Le ministère de l’éducation, du loisir et des spores…


Le Syndicat canadien de la fonction publique, publie sur son site un document informatif adressant la question des moisissures sur les lieux de travail. Selon le document destiné aux fonctionnaires canadiens:

«Il existe plus de 100 000 espèces de moisissures dont un million sont assez répandues au Canada».

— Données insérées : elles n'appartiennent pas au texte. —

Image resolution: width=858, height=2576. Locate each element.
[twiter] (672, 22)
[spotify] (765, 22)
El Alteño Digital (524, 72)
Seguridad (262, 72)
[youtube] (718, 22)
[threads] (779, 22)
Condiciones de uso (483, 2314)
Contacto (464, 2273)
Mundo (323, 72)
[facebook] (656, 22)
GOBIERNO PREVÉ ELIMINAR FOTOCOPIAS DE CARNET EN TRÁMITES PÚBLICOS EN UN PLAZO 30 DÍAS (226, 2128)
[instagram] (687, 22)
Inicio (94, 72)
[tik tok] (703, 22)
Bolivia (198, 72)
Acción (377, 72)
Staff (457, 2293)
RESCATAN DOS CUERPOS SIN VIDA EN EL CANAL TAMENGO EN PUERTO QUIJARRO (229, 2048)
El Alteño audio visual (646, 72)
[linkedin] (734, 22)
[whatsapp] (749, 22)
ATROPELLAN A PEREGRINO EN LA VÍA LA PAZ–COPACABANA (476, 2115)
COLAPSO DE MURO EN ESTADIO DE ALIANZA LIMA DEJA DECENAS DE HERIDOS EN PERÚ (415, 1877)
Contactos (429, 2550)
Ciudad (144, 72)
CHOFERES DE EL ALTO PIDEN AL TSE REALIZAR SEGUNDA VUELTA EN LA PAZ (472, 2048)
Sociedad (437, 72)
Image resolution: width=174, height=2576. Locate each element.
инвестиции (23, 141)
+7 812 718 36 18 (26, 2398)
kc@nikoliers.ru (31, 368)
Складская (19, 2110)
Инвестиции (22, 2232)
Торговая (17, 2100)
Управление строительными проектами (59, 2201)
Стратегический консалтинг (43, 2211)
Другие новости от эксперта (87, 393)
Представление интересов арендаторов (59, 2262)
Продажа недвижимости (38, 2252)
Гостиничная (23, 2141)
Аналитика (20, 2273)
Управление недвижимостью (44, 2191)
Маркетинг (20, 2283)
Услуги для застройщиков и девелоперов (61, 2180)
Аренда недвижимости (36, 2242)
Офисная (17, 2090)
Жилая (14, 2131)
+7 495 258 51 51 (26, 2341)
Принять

Parmi ces moisissures plusieurs produisent des spores toxiques pouvant causer des problèmes de santé ou aggraver l’état d’une personne.  Selon le type de moisissure les problèmes peuvent varier :

  • irritation de la gorge, du nez, des yeux, écoulement nasal et larmoiement;
  • cancer du foie et du poumon;
  • vomissements, nausée, sinusites, infections du côlon;
  • pneumopathie d’hypersensibilité.

Les  moisissures les plus toxiques sont les suivantes:

  • Stachybotrys chartarum
  • Aspergillus toxicogène
  • Fusarium
  • Penicillium

Selon le Syndicat canadien de la fonction publique, les causes des dangers sont reliés à  :

  •  l’absence de préposé à l’entretien et l’absence d’un programme d’entretien des systèmes de CVC;
  • la malfonction des systèmes;
  •  un environnement trop humide ou trop chaud;
  •  des problèmes de plomberie, mauvais entretien des toits et des fenêtres;
  • une ventilation inadéquate;
  • fenêtres fixes;
  • modification de l’espace sans ajustement des systèmes;
  • taux d’humidité trop élevé ;
  • «l’absence de procédures d’élimination des moisissures et un manque généralisé de compréhension des problèmes liés aux moisissures».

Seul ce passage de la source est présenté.